Okay, let's create a design document for the Spark Framework (https://github.com/perwendel/spark) with a focus on security and threat modeling preparation.
Spark is a micro web framework for Java, designed for rapid development of web applications and APIs. It prioritizes simplicity and ease of use over extensive features. Given its nature, we can infer the following:
Priorities and Goals:
- Enable rapid prototyping and development of web applications.
- Provide a minimal, easy-to-learn framework for developers.
- Offer sufficient functionality for creating RESTful APIs and simple web interfaces.
- Minimize boilerplate code and configuration.
Business Risks:
- Vulnerabilities in the framework itself could expose applications built with Spark to attacks (e.g., injection, cross-site scripting, etc.). This is the most critical risk.
- Lack of built-in security features (compared to more comprehensive frameworks) might lead developers to overlook security best practices, increasing application vulnerability.
- Performance bottlenecks under heavy load could impact application availability.
- Limited community support (compared to larger frameworks) could hinder troubleshooting and vulnerability patching.
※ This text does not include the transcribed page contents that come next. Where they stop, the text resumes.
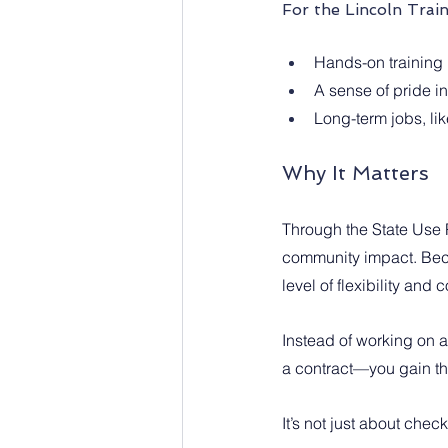
For the Lincoln Trai
Hands-on training 
A sense of pride in
Long-term jobs, like
Why It Matters
Through the State Use P
community impact. Beca
level of flexibility and
Instead of working on 
a contract—you gain the
It’s not just about chec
- Dependence on third-party libraries (for features like templating, JSON parsing) introduces supply chain risks.
Existing Security Controls (based on the GitHub repository and common practices):
- security control: The framework itself likely includes some basic input sanitization (though this needs verification in the code). Location: Core Spark library.
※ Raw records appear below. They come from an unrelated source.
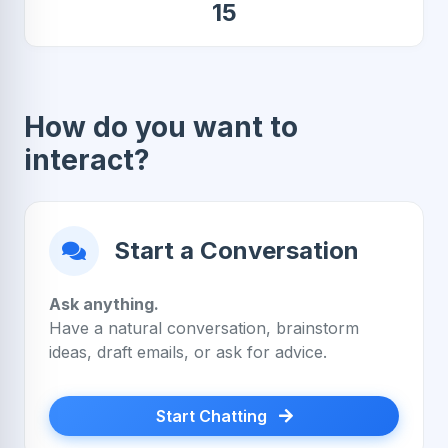
15
How do you want to
interact?
Start a Conversation
Ask anything.
Have a natural conversation, brainstorm
ideas, draft emails, or ask for advice.
Start Chatting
- security control: The documentation encourages the use of HTTPS. Location: Spark documentation.
- security control: The framework supports setting HTTP headers, which can be used to implement security controls like HSTS, CSP, etc. Location: Spark documentation and API.
- security control: The framework uses SLF4J for logging, allowing integration with various logging backends for security auditing. Location: Spark dependencies and documentation.
- accepted risk: The framework is lightweight and doesn't include built-in features for authentication, authorization, or CSRF protection. Developers are expected to implement these themselves or use external libraries.
- accepted risk: The framework's simplicity might lead to developers overlooking security best practices.
- accepted risk: Limited built-in session management capabilities.
Recommended Security Controls (High Priority):
- Implement robust input validation and output encoding throughout the framework to mitigate injection and XSS vulnerabilities.
- Provide clear documentation and examples on how to implement secure authentication and authorization mechanisms.
- Offer built-in or recommended libraries for CSRF protection.
- Conduct regular security audits and penetration testing of the framework.
- Establish a clear vulnerability reporting and patching process.
- Implement a secure dependency management process to mitigate supply chain risks.
Security Requirements:
- Authentication: The framework should provide mechanisms or guidance for integrating with authentication systems (e.g., OAuth 2.0, JWT, custom authentication).
- Authorization: The framework should support role-based access control (RBAC) or other authorization models, or provide clear guidance on implementing them.
- Input Validation: All user-supplied input (including request parameters, headers, and body) must be validated against strict whitelists.
- Output Encoding: All output rendered to the user (HTML, JSON, etc.) must be properly encoded to prevent XSS attacks.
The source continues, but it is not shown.